Laut dem aktuellen Verkehrsinvestitionsbericht der Bundesregierung sind 16, 5 Prozent der Autobahnstrecken und rund 35 Prozent der Bundesfernstraßen in einem schlechten Zustand. Knapp die Hälfte aller Autobahnbrücken hat den dafür geltenden Warnwert überschritten. Bei den kommunalen Straßen sieht es noch düsterer aus. Man könne aus verfügbaren Materialien schließen, „dass der Erhaltungszustand gerade bei den Gemeindestraßen deutlich schlechter ist als bei den Bundesfernstraßen“, heißt es im Abschlussbericht der Expertenkommission „Zukunft der Verkehrsinfrastrukturfinanzierung“, kurz „Daehre-Kommission“. Nach Auffassung der Fachleute zeichnet sich daher „klar das Bild eines schleichenden und sich bereits beschleunigenden Substanzverzehrs ab“.
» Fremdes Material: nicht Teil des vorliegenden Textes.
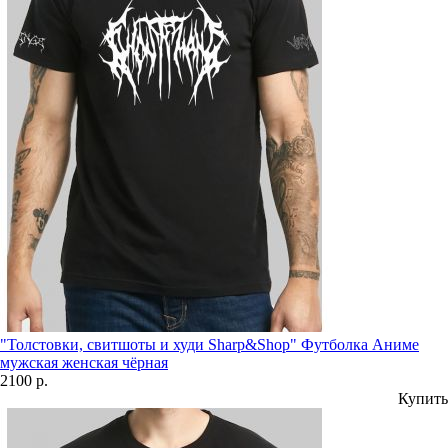
"Толстовки, свитшоты и худи Sharp&Shop" Футболка Аниме
мужская женская чёрная
2100 р.
Купить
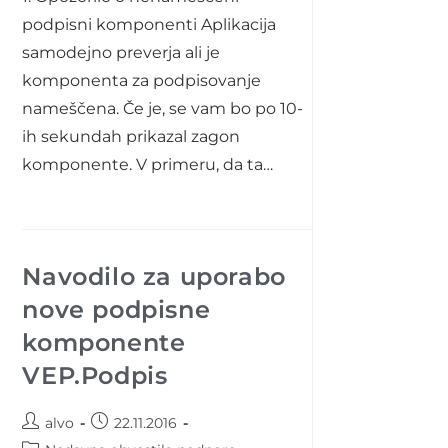
podpisni komponenti Aplikacija
samodejno preverja ali je
komponenta za podpisovanje
nameščena. Če je, se vam bo po 10-
ih sekundah prikazal zagon
komponente. V primeru, da ta…
Navodilo za uporabo
nove podpisne
komponente
VEP.Podpis
Post
Post
alvo
22.11.2016
author:
published:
Solche Einschätzungen alarmieren die IG BAU. „Zurzeit verbrennen Bund, Länder und Kommunen mit ihren geringen Investitionen in die Infrastruktur Volksvermögen. Wir gefährden damit den Wirtschaftsstandort Deutschland. Schließlich leben wir im Jahr 2014, nicht im Mittelalter“, warnt Dietmar Schäfers, Vize-Vorsitzender der IG BAU. Massive Investitionen sind unabdingbar. „Um die vorhandene Infrastruktur in ihrer Substanz zu erhalten, brauchen wir jährlich mindestens sieben Milliarden Euro – und das über mindestens 15 Jahre. Das reicht aber gerade mal, den Sanierungsstau aufzulösen. Damit wird deutlich, über welche Dimensionen wir sprechen“, so Schäfers.
ÜBERSTUNDEN OHNE ENDE
Der Bau oder Erhalt von Straßen und Brücken bedeutet allerdings nicht automatisch, dass damit goldene Zeiten für Bauarbeiter anbrechen. „Wir haben derzeit keine akzeptable Situation bei der Vergabe von öffentlichen Aufträgen. Kommunen, Länder und der Bund sollen eigentlich den leistungsfähigsten Anbieter wählen. In der Regel nehmen sie aber den billigsten – ungeachtet der Tatsache, was hinter dem billigsten Angebot steckt“, sagt Schäfers.
Was die „Geiz ist geil“-Mentalität der Vergabeträger für die betroffenen Bauarbeiter bedeutet, weiß Gerhard Citrich nur zu gut. Der Abteilungsleiter Arbeits- und Gesundheitsschutz beim Vorstand der IG BAU hört beinahe täglich unglaubliche Geschichten, was sich auf Baustellen abspielt – trotz Mindestlohn und eigentlich guter tariflicher Vorgaben. „Bei Straßenbauarbeiten schruppen Leute Überstunden ohne Ende, teilweise rund um die Uhr. Schließlich muss die Baustelle schnell wieder verschwinden. Dabei sind gerade Asphaltierungsarbeiten ein Knüppeljob“, erzählt Citrich.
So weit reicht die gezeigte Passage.